[How to complete this task]
Write out each entry below exactly; the images do not belong in your copy.

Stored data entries
= = = =

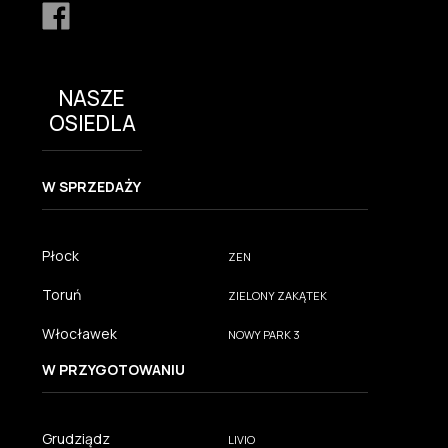
NASZE
OSIEDLA
W SPRZEDAŻY
Płock
ZEN
Toruń
ZIELONY ZAKĄTEK
Włocławek
NOWY PARK 3
W PRZYGOTOWANIU
Grudziądz
LIVIO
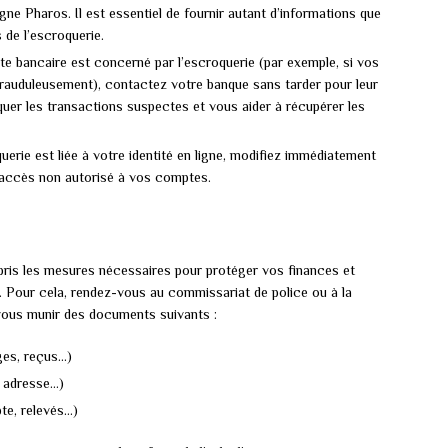
ne Pharos. Il est essentiel de fournir autant d’informations que
 de l’escroquerie.
te bancaire est concerné par l’escroquerie (par exemple, si vos
frauduleusement), contactez votre banque sans tarder pour leur
loquer les transactions suspectes et vous aider à récupérer les
querie est liée à votre identité en ligne, modifiez immédiatement
accès non autorisé à vos comptes.
 pris les mesures nécessaires pour protéger vos finances et
. Pour cela, rendez-vous au commissariat de police ou à la
 vous munir des documents suivants :
ges, reçus…)
 adresse…)
e, relevés…)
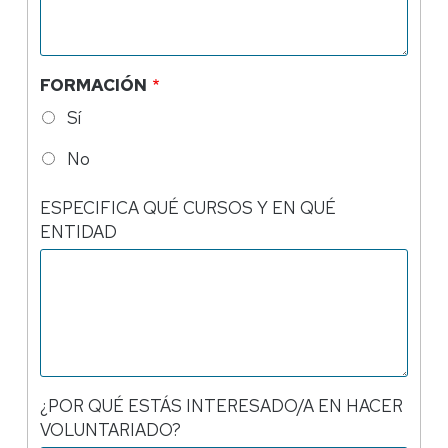
FORMACIÓN
Sí
No
ESPECIFICA QUÉ CURSOS Y EN QUÉ
ENTIDAD
¿POR QUÉ ESTÁS INTERESADO/A EN HACER
VOLUNTARIADO?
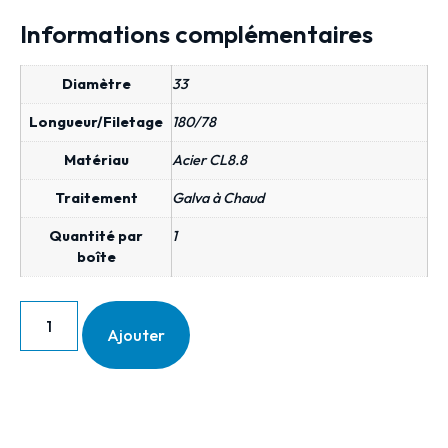
Informations complémentaires
Diamètre
33
Longueur/Filetage
180/78
Matériau
Acier CL8.8
Traitement
Galva à Chaud
Quantité par
1
boîte
Ajouter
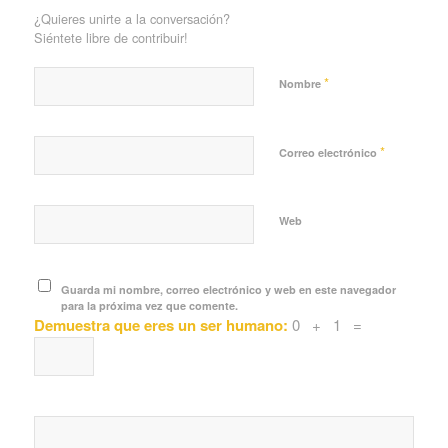
¿Quieres unirte a la conversación?
Siéntete libre de contribuir!
*
Nombre
*
Correo electrónico
Web
Guarda mi nombre, correo electrónico y web en este navegador
para la próxima vez que comente.
Demuestra que eres un ser humano:
0 + 1 =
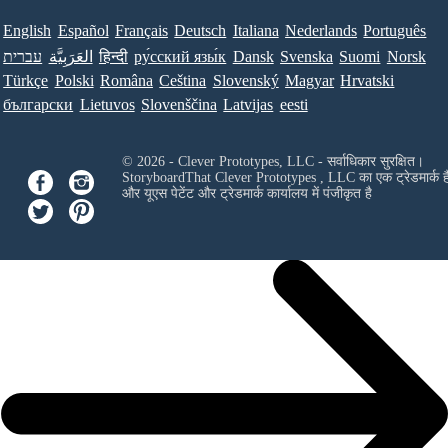
English
Español
Français
Deutsch
Italiana
Nederlands
Português
עברית
العَرَبِيَّة
हिन्दी
ру́сский язы́к
Dansk
Svenska
Suomi
Norsk
Türkçe
Polski
Româna
Ceština
Slovenský
Magyar
Hrvatski
български
Lietuvos
Slovenščina
Latvijas
eesti
© 2026 - Clever Prototypes, LLC - सर्वाधिकार सुरक्षित।
StoryboardThat
Clever Prototypes , LLC
का एक ट्रेडमार्क ह
और यूएस पेटेंट और ट्रेडमार्क कार्यालय में पंजीकृत है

= = = =

[Task solution]
NASZE
OSIEDLA
W SPRZEDAŻY
Płock
ZEN
Toruń
ZIELONY ZAKĄTEK
Włocławek
NOWY PARK 3
W PRZYGOTOWANIU
Grudziądz
LIVIO
ne Pharos. Il est essentiel de fournir autant d’informations que
 de l’escroquerie.
te bancaire est concerné par l’escroquerie (par exemple, si vos
frauduleusement), contactez votre banque sans tarder pour leur
loquer les transactions suspectes et vous aider à récupérer les
querie est liée à votre identité en ligne, modifiez immédiatement
accès non autorisé à vos comptes.
 pris les mesures nécessaires pour protéger vos finances et
. Pour cela, rendez-vous au commissariat de police ou à la
 vous munir des documents suivants :
ges, reçus…)
 adresse…)
e, relevés…)
FORMACIÓN
Sí
No
ESPECIFICA QUÉ CURSOS Y EN QUÉ
ENTIDAD
¿POR QUÉ ESTÁS INTERESADO/A EN HACER
VOLUNTARIADO?
Informations complémentaires
Diamètre
33
Longueur/Filetage
180/78
Matériau
Acier CL8.8
Traitement
Galva à Chaud
Quantité par
1
boîte
Ajouter
¿Quieres unirte a la conversación?
Siéntete libre de contribuir!
*
Nombre
*
Correo electrónico
Web
Guarda mi nombre, correo electrónico y web en este navegador
para la próxima vez que comente.
Demuestra que eres un ser humano:
0 + 1 =
English
Español
Français
Deutsch
Italiana
Nederlands
Português
עברית
العَرَبِيَّة
हिन्दी
ру́сский язы́к
Dansk
Svenska
Suomi
Norsk
Türkçe
Polski
Româna
Ceština
Slovenský
Magyar
Hrvatski
български
Lietuvos
Slovenščina
Latvijas
eesti
© 2026 - Clever Prototypes, LLC - सर्वाधिकार सुरक्षित।
StoryboardThat
Clever Prototypes , LLC
का एक ट्रेडमार्क ह
और यूएस पेटेंट और ट्रेडमार्क कार्यालय में पंजीकृत है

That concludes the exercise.